Attack based DoS attack detection using multiple classifier
This work addresses DoS attack detection for network security, but it is incremental as it applies existing classification methods to a specific dataset.
The paper tackled the problem of detecting Denial of Service (DoS) flooding attacks using machine learning classification algorithms on an SNMP-MIB dataset from a real testbed, finding that most DoS attacks can be detected with high accuracy, with Slowloris having the highest detection rate and TCP-SYN the lowest.
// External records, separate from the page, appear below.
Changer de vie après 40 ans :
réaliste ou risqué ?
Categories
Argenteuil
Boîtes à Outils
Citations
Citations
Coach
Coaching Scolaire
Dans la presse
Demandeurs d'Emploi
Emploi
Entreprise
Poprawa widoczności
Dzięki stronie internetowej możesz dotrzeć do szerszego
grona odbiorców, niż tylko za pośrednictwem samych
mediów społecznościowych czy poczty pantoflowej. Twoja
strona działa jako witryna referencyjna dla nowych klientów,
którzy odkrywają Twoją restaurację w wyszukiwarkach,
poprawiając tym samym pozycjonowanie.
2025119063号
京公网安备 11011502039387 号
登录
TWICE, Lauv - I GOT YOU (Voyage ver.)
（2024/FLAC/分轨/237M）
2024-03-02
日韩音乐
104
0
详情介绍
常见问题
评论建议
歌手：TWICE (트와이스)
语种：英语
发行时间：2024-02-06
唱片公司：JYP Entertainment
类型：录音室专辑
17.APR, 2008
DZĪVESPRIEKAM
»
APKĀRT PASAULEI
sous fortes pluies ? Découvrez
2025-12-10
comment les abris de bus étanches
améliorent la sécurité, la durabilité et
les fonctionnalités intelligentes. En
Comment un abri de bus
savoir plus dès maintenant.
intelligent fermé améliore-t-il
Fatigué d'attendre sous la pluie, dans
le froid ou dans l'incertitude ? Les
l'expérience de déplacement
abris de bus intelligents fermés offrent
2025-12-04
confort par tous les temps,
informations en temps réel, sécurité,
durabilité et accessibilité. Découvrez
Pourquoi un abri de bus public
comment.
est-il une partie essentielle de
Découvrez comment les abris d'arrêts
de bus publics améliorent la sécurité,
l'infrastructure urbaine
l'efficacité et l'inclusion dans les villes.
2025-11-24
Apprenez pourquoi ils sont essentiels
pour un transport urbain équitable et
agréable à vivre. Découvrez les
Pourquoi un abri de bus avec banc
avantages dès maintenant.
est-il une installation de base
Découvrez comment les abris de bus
One of the most common internet attacks causing significant economic losses in recent years is the Denial of Service (DoS) flooding attack. As a countermeasure, intrusion detection systems equipped with machine learning classification algorithms were developed to detect anomalies in network traffic. These classification algorithms had varying degrees of success, depending on the type of DoS attack used. In this paper, we use an SNMP-MIB dataset from real testbed to explore the most prominent DoS attacks and the chances of their detection based on the classification algorithm used. The results show that most DOS attacks used nowadays can be detected with high accuracy using machine learning classification techniques based on features provided by SNMP-MIB. We also conclude that of all the attacks we studied, the Slowloris attack had the highest detection rate, on the other hand TCP-SYN had the lowest detection rate throughout all classification techniques, despite being one of the most used DoS attacks.